Automotive pioneer Henry Ford was a big fan of soybeans. He was also a big fan of farmers, who made up a substantial portion of his customers. And he was always looking for a way to make more use of the crop, and boost his customers’ income – so they could buy more tractors. So much so that in 1930 he built his own Soybean Experimental Laboratory in Greenfield Village, near to his factory in Dearborn, Michigan.
He often took reporters out to lunch, where soy was on the menu in various form. In 1937 he invented soybean ‘wool’, and proudly sported his own soybean suit and tie. And in 1941, he built a car made out of a plastic formed from soybeans.
It had many advantages over traditional steel cars – the principal ones being that it was lighter, more fuel efficient, and the body panels could be easily replaced in the event of an accident.

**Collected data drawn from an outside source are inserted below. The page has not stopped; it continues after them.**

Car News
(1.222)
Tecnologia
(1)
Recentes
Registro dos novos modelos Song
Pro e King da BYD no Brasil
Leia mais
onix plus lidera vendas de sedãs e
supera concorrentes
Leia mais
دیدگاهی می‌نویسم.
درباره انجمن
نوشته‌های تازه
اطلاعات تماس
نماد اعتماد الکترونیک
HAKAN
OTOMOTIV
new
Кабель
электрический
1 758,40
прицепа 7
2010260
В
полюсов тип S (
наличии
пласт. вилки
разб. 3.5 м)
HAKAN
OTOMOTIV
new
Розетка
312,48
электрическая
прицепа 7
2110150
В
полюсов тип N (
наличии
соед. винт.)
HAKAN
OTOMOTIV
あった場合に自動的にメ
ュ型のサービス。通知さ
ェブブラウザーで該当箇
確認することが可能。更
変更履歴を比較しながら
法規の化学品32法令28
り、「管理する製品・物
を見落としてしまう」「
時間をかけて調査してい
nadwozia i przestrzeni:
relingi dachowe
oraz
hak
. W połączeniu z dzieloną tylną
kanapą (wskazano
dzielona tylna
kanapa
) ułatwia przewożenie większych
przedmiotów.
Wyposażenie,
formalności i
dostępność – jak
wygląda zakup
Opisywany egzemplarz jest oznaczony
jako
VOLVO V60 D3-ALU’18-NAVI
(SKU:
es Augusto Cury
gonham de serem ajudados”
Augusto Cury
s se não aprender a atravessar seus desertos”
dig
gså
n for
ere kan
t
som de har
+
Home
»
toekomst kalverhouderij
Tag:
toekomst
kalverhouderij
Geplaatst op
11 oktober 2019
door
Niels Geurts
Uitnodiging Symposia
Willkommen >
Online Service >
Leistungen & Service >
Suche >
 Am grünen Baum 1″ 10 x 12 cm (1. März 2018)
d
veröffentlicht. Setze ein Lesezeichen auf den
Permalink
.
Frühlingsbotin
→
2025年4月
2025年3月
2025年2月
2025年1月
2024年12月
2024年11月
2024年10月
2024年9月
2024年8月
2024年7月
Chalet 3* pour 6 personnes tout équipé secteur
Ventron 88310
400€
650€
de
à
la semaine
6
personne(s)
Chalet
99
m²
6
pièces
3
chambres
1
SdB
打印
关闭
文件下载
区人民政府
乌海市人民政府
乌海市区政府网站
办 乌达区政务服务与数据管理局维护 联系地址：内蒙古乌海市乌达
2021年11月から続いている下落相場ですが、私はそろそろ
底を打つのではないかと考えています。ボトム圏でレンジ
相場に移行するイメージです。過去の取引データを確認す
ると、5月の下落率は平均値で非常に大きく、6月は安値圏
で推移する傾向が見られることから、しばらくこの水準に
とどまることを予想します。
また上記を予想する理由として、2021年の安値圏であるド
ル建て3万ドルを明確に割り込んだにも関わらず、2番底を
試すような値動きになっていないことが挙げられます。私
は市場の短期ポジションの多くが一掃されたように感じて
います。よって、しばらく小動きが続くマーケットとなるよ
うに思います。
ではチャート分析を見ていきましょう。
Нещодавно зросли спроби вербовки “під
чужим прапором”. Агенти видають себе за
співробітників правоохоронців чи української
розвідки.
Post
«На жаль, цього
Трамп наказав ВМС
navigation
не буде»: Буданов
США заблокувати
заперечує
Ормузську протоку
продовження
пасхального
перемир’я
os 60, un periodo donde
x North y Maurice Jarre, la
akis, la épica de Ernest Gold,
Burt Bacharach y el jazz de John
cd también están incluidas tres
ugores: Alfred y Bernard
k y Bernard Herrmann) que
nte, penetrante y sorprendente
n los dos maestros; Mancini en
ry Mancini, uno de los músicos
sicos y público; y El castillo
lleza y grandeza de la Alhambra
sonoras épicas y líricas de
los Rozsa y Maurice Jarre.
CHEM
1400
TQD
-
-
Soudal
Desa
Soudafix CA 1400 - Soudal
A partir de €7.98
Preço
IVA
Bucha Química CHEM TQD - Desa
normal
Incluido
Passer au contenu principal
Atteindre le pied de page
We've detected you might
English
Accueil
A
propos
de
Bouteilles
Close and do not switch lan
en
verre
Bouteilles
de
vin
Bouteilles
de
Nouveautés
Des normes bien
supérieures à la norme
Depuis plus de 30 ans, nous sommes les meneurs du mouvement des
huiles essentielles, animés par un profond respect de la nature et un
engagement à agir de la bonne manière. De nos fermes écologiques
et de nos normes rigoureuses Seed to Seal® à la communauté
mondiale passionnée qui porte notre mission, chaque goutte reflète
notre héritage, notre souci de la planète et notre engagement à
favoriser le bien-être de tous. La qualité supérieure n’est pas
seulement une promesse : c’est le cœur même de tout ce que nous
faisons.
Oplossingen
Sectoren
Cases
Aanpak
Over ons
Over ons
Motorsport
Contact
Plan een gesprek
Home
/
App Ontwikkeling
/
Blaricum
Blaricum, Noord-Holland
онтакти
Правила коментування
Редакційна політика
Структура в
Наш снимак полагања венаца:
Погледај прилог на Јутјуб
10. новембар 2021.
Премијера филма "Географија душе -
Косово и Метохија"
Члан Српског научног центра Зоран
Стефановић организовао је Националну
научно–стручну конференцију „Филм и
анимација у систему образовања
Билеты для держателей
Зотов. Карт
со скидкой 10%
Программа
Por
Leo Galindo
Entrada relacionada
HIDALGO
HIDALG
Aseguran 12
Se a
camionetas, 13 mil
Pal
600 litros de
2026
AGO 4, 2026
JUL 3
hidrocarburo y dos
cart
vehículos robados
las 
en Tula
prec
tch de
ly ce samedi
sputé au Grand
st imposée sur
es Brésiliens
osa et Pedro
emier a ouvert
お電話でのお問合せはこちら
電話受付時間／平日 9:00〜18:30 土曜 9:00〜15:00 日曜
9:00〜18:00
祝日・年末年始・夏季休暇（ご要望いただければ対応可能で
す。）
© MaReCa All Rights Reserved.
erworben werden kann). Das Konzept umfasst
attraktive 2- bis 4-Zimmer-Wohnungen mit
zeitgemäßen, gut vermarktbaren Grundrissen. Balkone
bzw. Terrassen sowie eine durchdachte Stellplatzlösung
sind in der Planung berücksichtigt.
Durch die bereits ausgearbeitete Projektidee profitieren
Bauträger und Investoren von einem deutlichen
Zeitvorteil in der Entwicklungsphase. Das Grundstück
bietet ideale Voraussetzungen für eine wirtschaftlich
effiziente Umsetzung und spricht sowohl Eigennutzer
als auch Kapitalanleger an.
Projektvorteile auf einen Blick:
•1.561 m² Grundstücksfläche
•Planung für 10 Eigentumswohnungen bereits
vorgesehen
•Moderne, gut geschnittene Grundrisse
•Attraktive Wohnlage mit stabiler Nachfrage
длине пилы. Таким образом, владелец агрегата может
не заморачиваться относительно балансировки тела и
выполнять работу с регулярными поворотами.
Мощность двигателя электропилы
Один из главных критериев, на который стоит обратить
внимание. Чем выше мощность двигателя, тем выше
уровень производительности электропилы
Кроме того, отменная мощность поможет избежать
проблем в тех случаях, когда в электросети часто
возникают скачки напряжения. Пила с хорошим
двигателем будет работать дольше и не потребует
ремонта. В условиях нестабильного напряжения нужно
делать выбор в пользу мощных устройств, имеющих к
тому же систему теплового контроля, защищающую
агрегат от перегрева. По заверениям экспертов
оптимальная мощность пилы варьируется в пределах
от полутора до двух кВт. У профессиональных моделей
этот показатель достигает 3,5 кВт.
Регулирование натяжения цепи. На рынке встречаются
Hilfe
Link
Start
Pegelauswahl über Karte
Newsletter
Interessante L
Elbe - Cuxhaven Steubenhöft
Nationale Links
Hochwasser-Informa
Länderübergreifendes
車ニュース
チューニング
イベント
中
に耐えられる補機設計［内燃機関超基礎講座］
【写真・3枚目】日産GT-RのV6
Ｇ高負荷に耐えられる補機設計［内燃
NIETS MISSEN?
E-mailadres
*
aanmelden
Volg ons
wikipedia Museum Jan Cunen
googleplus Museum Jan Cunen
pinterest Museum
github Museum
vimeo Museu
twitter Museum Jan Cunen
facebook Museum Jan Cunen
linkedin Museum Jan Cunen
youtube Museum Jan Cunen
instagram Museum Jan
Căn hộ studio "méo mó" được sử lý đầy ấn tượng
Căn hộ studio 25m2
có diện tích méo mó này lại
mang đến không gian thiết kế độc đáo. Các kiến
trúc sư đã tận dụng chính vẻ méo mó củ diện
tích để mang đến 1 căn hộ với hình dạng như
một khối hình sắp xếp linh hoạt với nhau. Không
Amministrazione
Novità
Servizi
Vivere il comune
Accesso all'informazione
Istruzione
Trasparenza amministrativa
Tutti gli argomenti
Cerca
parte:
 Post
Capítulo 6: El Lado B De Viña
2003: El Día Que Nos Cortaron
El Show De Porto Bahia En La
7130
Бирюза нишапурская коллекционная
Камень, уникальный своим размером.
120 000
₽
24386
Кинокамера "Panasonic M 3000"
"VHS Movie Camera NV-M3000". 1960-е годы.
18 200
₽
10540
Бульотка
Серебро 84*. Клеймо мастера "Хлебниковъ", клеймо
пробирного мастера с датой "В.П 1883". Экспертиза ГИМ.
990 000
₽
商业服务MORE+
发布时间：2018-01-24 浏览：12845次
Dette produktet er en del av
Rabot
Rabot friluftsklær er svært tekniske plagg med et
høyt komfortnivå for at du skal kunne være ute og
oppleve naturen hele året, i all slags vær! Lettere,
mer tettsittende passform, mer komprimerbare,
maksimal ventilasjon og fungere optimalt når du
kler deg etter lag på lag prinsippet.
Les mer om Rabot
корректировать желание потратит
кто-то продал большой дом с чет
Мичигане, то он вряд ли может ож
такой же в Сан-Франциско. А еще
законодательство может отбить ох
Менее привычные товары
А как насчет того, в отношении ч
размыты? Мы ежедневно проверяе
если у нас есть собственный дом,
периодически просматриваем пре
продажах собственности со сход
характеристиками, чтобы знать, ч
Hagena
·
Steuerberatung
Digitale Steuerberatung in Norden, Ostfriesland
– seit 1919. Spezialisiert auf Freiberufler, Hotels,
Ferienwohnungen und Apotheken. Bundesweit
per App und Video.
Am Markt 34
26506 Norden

But building aplastic car wasn’t that easy – it wasn’t a matter of simply replacing steel panels with plastic ones. Cars built of steel derive much of their strength from the welded steel panels that are attached to the chassis. With plastic panels, this isn’t possible.
So Ford came up with a tubular steel framework which he could bolt his plastic panels on. It is this that he received US patent no 2,269,451 for. Unfortunately, World War 2 came along and car production was halted – the plastic Ford never made it into production.
But there were some famous plastic cars that did make it into production. The Chevrolet Corvette, which began life in 1953 and is still produced today, is made of fibreglass composite. And in the UK, our very own ‘plastic pig’ – the Reliant Robin – was produced from 1973 to 2002.